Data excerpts
+===+
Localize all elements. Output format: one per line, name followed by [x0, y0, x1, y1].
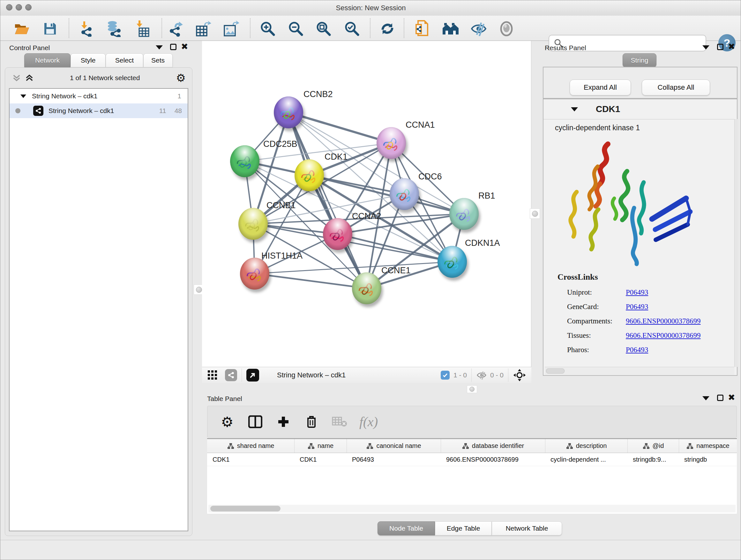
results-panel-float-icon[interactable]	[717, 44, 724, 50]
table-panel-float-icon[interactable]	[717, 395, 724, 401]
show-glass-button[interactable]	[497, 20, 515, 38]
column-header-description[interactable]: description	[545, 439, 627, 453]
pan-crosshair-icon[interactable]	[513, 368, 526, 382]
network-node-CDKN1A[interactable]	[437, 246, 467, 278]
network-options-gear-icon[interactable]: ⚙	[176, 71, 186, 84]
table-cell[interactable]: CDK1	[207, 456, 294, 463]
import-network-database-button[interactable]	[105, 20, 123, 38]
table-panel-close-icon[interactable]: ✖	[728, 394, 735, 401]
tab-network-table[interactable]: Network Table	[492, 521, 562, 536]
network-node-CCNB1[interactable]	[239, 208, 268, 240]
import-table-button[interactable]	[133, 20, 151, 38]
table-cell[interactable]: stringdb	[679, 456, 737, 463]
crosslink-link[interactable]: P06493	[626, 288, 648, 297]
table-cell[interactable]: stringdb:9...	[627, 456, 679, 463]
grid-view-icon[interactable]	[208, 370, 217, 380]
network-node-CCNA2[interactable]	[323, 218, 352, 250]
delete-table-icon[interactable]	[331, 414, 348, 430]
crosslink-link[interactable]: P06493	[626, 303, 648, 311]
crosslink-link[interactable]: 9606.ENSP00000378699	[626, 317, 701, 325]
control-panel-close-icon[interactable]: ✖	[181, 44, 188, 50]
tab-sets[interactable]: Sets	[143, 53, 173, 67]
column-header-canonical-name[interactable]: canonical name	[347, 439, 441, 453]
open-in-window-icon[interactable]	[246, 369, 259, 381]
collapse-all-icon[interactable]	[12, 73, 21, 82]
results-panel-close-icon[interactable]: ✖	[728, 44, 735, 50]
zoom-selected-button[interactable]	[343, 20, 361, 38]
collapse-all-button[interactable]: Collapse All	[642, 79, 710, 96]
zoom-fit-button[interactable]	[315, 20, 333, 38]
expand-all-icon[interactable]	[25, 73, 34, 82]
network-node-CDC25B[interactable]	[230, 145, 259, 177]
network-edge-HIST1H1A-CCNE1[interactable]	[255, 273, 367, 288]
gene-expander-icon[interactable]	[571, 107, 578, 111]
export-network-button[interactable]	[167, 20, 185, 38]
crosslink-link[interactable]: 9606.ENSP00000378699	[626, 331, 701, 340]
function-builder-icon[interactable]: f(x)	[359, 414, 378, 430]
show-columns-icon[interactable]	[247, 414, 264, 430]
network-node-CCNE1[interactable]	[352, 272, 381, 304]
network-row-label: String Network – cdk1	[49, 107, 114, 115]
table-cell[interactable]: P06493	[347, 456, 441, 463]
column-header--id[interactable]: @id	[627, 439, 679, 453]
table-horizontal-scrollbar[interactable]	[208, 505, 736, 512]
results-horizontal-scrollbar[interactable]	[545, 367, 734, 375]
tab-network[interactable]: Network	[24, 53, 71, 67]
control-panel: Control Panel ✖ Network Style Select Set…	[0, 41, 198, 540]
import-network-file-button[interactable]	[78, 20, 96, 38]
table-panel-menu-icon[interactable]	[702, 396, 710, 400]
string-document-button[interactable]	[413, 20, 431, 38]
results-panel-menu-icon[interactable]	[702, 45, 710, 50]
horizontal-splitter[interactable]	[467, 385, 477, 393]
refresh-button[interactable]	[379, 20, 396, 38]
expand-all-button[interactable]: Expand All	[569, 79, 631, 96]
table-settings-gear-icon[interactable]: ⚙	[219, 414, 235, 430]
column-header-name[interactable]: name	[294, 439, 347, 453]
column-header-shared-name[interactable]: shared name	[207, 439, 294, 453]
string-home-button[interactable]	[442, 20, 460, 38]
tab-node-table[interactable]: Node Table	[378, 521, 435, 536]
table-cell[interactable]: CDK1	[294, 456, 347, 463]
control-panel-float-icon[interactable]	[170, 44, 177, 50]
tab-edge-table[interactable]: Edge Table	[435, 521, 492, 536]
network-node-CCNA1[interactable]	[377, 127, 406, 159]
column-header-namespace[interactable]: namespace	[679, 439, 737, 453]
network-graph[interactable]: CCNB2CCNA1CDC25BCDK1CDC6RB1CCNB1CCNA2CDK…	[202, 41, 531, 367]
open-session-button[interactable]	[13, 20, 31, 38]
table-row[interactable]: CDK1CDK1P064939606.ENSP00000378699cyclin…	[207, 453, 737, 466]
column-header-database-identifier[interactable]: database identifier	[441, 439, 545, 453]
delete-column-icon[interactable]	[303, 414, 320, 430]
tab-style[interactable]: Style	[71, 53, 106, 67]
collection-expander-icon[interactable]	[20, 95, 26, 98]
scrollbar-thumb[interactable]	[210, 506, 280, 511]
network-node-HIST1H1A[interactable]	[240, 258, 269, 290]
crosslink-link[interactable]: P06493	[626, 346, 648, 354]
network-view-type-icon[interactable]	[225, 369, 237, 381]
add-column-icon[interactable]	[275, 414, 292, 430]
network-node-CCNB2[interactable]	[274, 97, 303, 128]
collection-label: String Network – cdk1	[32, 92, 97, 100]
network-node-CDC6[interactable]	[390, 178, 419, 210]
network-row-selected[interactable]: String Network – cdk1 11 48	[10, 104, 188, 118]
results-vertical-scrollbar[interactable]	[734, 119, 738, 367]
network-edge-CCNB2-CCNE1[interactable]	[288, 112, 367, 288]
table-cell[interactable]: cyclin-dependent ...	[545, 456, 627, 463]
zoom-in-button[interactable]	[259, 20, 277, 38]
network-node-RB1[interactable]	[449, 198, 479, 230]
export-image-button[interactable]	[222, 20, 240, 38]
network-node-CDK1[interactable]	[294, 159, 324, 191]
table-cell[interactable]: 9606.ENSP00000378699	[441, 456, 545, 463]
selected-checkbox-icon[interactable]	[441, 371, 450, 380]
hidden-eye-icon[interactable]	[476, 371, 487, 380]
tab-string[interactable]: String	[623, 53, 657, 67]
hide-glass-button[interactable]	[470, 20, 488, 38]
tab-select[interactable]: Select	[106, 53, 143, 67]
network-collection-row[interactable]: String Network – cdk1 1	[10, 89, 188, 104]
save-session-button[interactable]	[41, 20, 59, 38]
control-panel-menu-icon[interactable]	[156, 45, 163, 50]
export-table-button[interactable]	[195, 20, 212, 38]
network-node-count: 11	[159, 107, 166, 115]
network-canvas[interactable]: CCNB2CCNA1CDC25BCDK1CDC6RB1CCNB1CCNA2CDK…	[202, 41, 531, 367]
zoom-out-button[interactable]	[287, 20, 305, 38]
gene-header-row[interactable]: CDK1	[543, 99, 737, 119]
+===+
WORK TASK
Copy each line above precisely, dropping the pictures.

EXERCISE RESULT
Localize all elements. Output format: one per line, name followed by [x0, y0, x1, y1].
results-panel-float-icon[interactable]	[717, 44, 724, 50]
table-panel-float-icon[interactable]	[717, 395, 724, 401]
show-glass-button[interactable]	[497, 20, 515, 38]
column-header-description[interactable]: description	[545, 439, 627, 453]
pan-crosshair-icon[interactable]	[513, 368, 526, 382]
network-node-CDKN1A[interactable]	[437, 246, 467, 278]
network-options-gear-icon[interactable]: ⚙	[176, 71, 186, 84]
table-cell[interactable]: CDK1	[207, 456, 294, 463]
import-network-database-button[interactable]	[105, 20, 123, 38]
table-panel-close-icon[interactable]: ✖	[728, 394, 735, 401]
tab-network-table[interactable]: Network Table	[492, 521, 562, 536]
network-node-CCNB1[interactable]	[239, 208, 268, 240]
import-table-button[interactable]	[133, 20, 151, 38]
table-cell[interactable]: stringdb	[679, 456, 737, 463]
crosslink-link[interactable]: P06493	[626, 288, 648, 297]
table-cell[interactable]: stringdb:9...	[627, 456, 679, 463]
grid-view-icon[interactable]	[208, 370, 217, 380]
network-node-CCNA2[interactable]	[323, 218, 352, 250]
delete-table-icon[interactable]	[331, 414, 348, 430]
crosslink-link[interactable]: P06493	[626, 303, 648, 311]
crosslink-link[interactable]: 9606.ENSP00000378699	[626, 317, 701, 325]
control-panel-close-icon[interactable]: ✖	[181, 44, 188, 50]
tab-sets[interactable]: Sets	[143, 53, 173, 67]
column-header-canonical-name[interactable]: canonical name	[347, 439, 441, 453]
open-in-window-icon[interactable]	[246, 369, 259, 381]
collapse-all-icon[interactable]	[12, 73, 21, 82]
results-panel-close-icon[interactable]: ✖	[728, 44, 735, 50]
zoom-selected-button[interactable]	[343, 20, 361, 38]
collapse-all-button[interactable]: Collapse All	[642, 79, 710, 96]
zoom-fit-button[interactable]	[315, 20, 333, 38]
expand-all-icon[interactable]	[25, 73, 34, 82]
network-node-CDC25B[interactable]	[230, 145, 259, 177]
network-edge-HIST1H1A-CCNE1[interactable]	[255, 273, 367, 288]
gene-expander-icon[interactable]	[571, 107, 578, 111]
export-network-button[interactable]	[167, 20, 185, 38]
crosslink-link[interactable]: 9606.ENSP00000378699	[626, 331, 701, 340]
function-builder-icon[interactable]: f(x)	[359, 414, 378, 430]
show-columns-icon[interactable]	[247, 414, 264, 430]
network-node-CCNE1[interactable]	[352, 272, 381, 304]
network-row-label: String Network – cdk1	[49, 107, 114, 115]
table-cell[interactable]: P06493	[347, 456, 441, 463]
column-header--id[interactable]: @id	[627, 439, 679, 453]
table-horizontal-scrollbar[interactable]	[208, 505, 736, 512]
results-horizontal-scrollbar[interactable]	[545, 367, 734, 375]
tab-network[interactable]: Network	[24, 53, 71, 67]
control-panel: Control Panel ✖ Network Style Select Set…	[0, 41, 198, 540]
import-network-file-button[interactable]	[78, 20, 96, 38]
table-panel-menu-icon[interactable]	[702, 396, 710, 400]
string-document-button[interactable]	[413, 20, 431, 38]
results-panel-menu-icon[interactable]	[702, 45, 710, 50]
horizontal-splitter[interactable]	[467, 385, 477, 393]
refresh-button[interactable]	[379, 20, 396, 38]
expand-all-button[interactable]: Expand All	[569, 79, 631, 96]
table-settings-gear-icon[interactable]: ⚙	[219, 414, 235, 430]
column-header-name[interactable]: name	[294, 439, 347, 453]
column-header-shared-name[interactable]: shared name	[207, 439, 294, 453]
string-home-button[interactable]	[442, 20, 460, 38]
tab-node-table[interactable]: Node Table	[378, 521, 435, 536]
table-cell[interactable]: CDK1	[294, 456, 347, 463]
control-panel-float-icon[interactable]	[170, 44, 177, 50]
tab-edge-table[interactable]: Edge Table	[435, 521, 492, 536]
network-node-CCNA1[interactable]	[377, 127, 406, 159]
column-header-namespace[interactable]: namespace	[679, 439, 737, 453]
network-graph[interactable]: CCNB2CCNA1CDC25BCDK1CDC6RB1CCNB1CCNA2CDK…	[202, 41, 531, 367]
open-session-button[interactable]	[13, 20, 31, 38]
table-row[interactable]: CDK1CDK1P064939606.ENSP00000378699cyclin…	[207, 453, 737, 466]
column-header-database-identifier[interactable]: database identifier	[441, 439, 545, 453]
delete-column-icon[interactable]	[303, 414, 320, 430]
tab-style[interactable]: Style	[71, 53, 106, 67]
collection-expander-icon[interactable]	[20, 95, 26, 98]
scrollbar-thumb[interactable]	[210, 506, 280, 511]
network-node-HIST1H1A[interactable]	[240, 258, 269, 290]
crosslink-link[interactable]: P06493	[626, 346, 648, 354]
network-view-type-icon[interactable]	[225, 369, 237, 381]
add-column-icon[interactable]	[275, 414, 292, 430]
network-node-CCNB2[interactable]	[274, 97, 303, 128]
collection-label: String Network – cdk1	[32, 92, 97, 100]
network-node-CDC6[interactable]	[390, 178, 419, 210]
network-row-selected[interactable]: String Network – cdk1 11 48	[10, 104, 188, 118]
results-vertical-scrollbar[interactable]	[734, 119, 738, 367]
network-edge-CCNB2-CCNE1[interactable]	[288, 112, 367, 288]
table-cell[interactable]: cyclin-dependent ...	[545, 456, 627, 463]
zoom-in-button[interactable]	[259, 20, 277, 38]
network-node-RB1[interactable]	[449, 198, 479, 230]
export-image-button[interactable]	[222, 20, 240, 38]
network-node-CDK1[interactable]	[294, 159, 324, 191]
table-cell[interactable]: 9606.ENSP00000378699	[441, 456, 545, 463]
selected-checkbox-icon[interactable]	[441, 371, 450, 380]
hidden-eye-icon[interactable]	[476, 371, 487, 380]
tab-string[interactable]: String	[623, 53, 657, 67]
hide-glass-button[interactable]	[470, 20, 488, 38]
tab-select[interactable]: Select	[106, 53, 143, 67]
network-collection-row[interactable]: String Network – cdk1 1	[10, 89, 188, 104]
save-session-button[interactable]	[41, 20, 59, 38]
control-panel-menu-icon[interactable]	[156, 45, 163, 50]
export-table-button[interactable]	[195, 20, 212, 38]
network-node-count: 11	[159, 107, 166, 115]
network-canvas[interactable]: CCNB2CCNA1CDC25BCDK1CDC6RB1CCNB1CCNA2CDK…	[202, 41, 531, 367]
zoom-out-button[interactable]	[287, 20, 305, 38]
gene-header-row[interactable]: CDK1	[543, 99, 737, 119]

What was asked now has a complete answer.